Fransa’nın Ruanda soykırımındaki rolü: Arşivleri açma talimatı

Fransa’nın 1994’te Ruanda’daki Tutsi katliamında oynadığı rolü aydınlatmaya çalışan tarihçi François Graner, yıllar süren mücadele sonunda dönemin Cumhurbaşkanı Mitterrand’ın arşivine erişme hakkını kazandı.

1994 yılında Ruanda’daki Tutsi azınlığa karşı hükümet güçleriyle Hutular tarafından düzenlenen soykırımda 800 bin kadar kişi katledilmişti. Soykırımı tetikleyen olay ise, dönemin Hutu halkına mensup Devlet Başkanı Juvénal Habyarimana’nın uçağının halen aydınlatılamayan bir şekilde düşmesi olmuştu.

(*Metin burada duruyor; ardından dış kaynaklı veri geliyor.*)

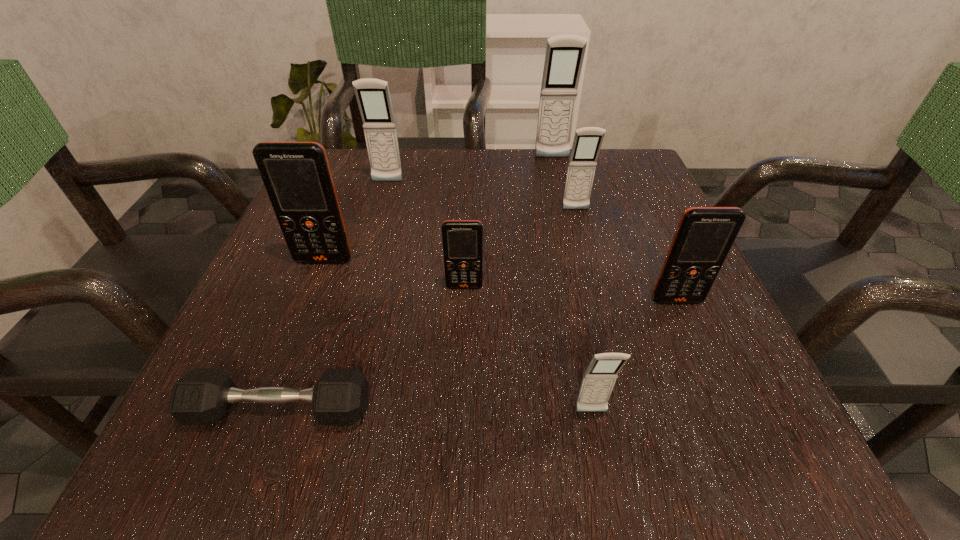 Where is `free spot located on the screen of the second orange cellular telephone from right to left`? Image resolution: width=960 pixels, height=540 pixels. free spot located on the screen of the second orange cellular telephone from right to left is located at coordinates (463, 339).

This screenshot has width=960, height=540. I want to click on vacant area situated 0.070m on the front-facing side of the nearest gray cellular telephone, so click(x=603, y=474).

Where is `free region located 0.190m on the back of the dumbbell`? This screenshot has height=540, width=960. free region located 0.190m on the back of the dumbbell is located at coordinates (324, 288).

Locate an element on the screen. The image size is (960, 540). cellular telephone that is positioned at the near edge is located at coordinates (598, 381).

You are a GUI agent. You are given a task and a screenshot of the screen. Output one action in this format:
    pyautogui.click(x=<x>, y=<y>)
    Task: Click on the dumbbell that is at the near edge
    
    Given the screenshot: What is the action you would take?
    pyautogui.click(x=202, y=396)

At what (x,y) coordinates should I click in order to perform the action: click on dumbbell positioned at the left edge. Please return your answer as a coordinate pair (x, y). Looking at the image, I should click on (202, 396).

The image size is (960, 540). I want to click on object present at the far left corner, so click(373, 97).

Image resolution: width=960 pixels, height=540 pixels. Find the location of `object that is at the near left corner`. object that is at the near left corner is located at coordinates (202, 396).

The height and width of the screenshot is (540, 960). Find the location of `object at the far right corner`. object at the far right corner is located at coordinates [x=587, y=142].

The width and height of the screenshot is (960, 540). What are the coordinates of `vacant space at the far edge of the desktop` in the screenshot? It's located at (408, 171). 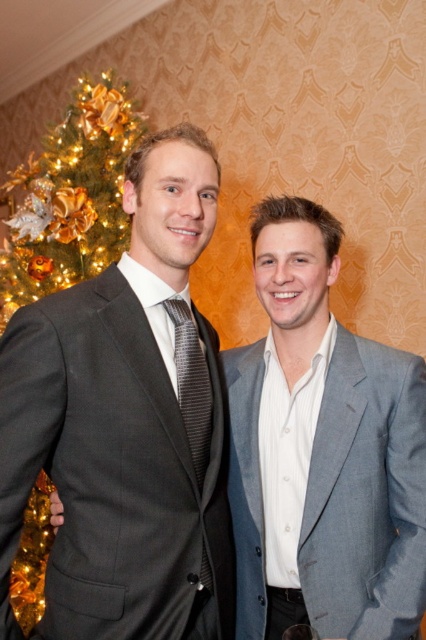 You are a photographer setting up a camera at position point 0.5, 0.5. You need to focus on the gray fabric suit at center. What direction should you adjust your camera to get the subject in focus?

The gray fabric suit at center is located at point (322, 451), so you should adjust the camera upwards and to the right from point (213, 320) to focus on it.

You are a photographer setting up for a group photo. You need to ensure that the matte gray suit at left and the shiny gold ornaments at left are both in focus. The camera can focus on objects within a 3 feet range. Can both subjects be in focus at the same time?

The matte gray suit at left is 3.73 feet away from the shiny gold ornaments at left. Since the distance between them is greater than 3 feet, the camera cannot keep both in focus simultaneously within the 3 feet range.

You are a photographer setting up for a group photo. You need to ensure that the shiny gold ornaments at left and the black striped tie at center are both clearly visible in the frame. Given that your camera has a minimum focus distance of 1.2 meters, will you be able to capture both objects in focus without moving the camera closer?

The distance between the shiny gold ornaments at left and the black striped tie at center is 1.12 meters. Since the camera requires a minimum focus distance of 1.2 meters to keep both objects in focus, the current distance is insufficient. Moving the camera closer would reduce the distance between the objects, potentially allowing both to be in focus. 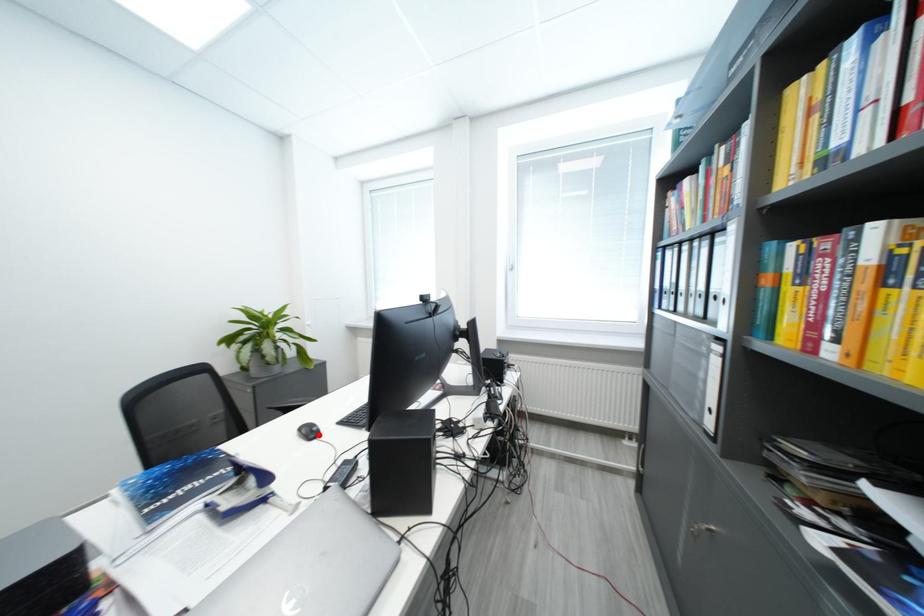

FRANSA’NIN ROLÜNÜ ARAŞTIRIYORDU

Nisan ayında başlayıp Temmuz ayına kadar süren soykırım, o dönemde ağırlıklı olarak Uganda’da sürgündeki Tutsilerce kurulan Ruanda Yurtsever Cephesi (FPR) askerlerinin Ruanda ordusuna karşı zaferiyle sonlandırılmıştı.

Ancak Belçika ve Fransa başta olmak üzere birçok ülkenin soykırım öncesi ve süresince oynadıkları rol aradan geçen 26 yılda halen tartışılmaya devam ediyor. Fransa’nın özelikle ülkede çoğunluk olan Hutu yönetimine verdiği askeri yardımlar tartışma konusu.

Tutsi soykırımına ilişkin çalışmalarıyla bilinen Fransız akademisyen François Graner de dönemin Cumhurbaşkanı François Mitterrand’ın rolü üzerine çalışıyordu.

2015’TE KARARTILARAK AÇILMIŞTI

Graner, bu amaçla normal şartlarda 2055 yılına kadar 60 yıl açıklanmayacak olan arşivlerde özellikle Mitterrand’ın danışmanlarının aldığı notlar ile dönemin hükümet toplantılarına dair tutanakları incelemek istiyordu.

Graner’in Sosyalist Partili (PS) Mitterrand’ın arşivine ulaşmak için yaptığı başvurular 5 yıldır engelleniyordu. 2015’te dönemin PS üyesi Cumhurbaşkanı François Hollande tarafından verilen izinle yapılan araştırmalarda arşivlerin önemli bir kısmının gizlendiği veya karartıldığı ortaya çıkmıştı.

EN GEÇ 3 AY İÇİNDE İZİN VERME TALİMATI

Fransız araştırmacının yürüttüğü mücadele ise, ülkenin en üst idari yargı organı olan Devlet Konseyi (Danıştay) tarafından alınan kararla başarıya ulaştı. Danıştay kararında, “Graner’in tarihi araştırmalarını beslemek ve kamu yararına bir konuya dair tartışmaları aydınlatmak için arşivleri incelemesi, meşrudur” denildi. Danıştay, arşivleri kontrol eden Kültür Bakanlığı’nın Graner’e en geç 3 ay içinde arşivlere erişimini sağlamasını da kararlaştırdı.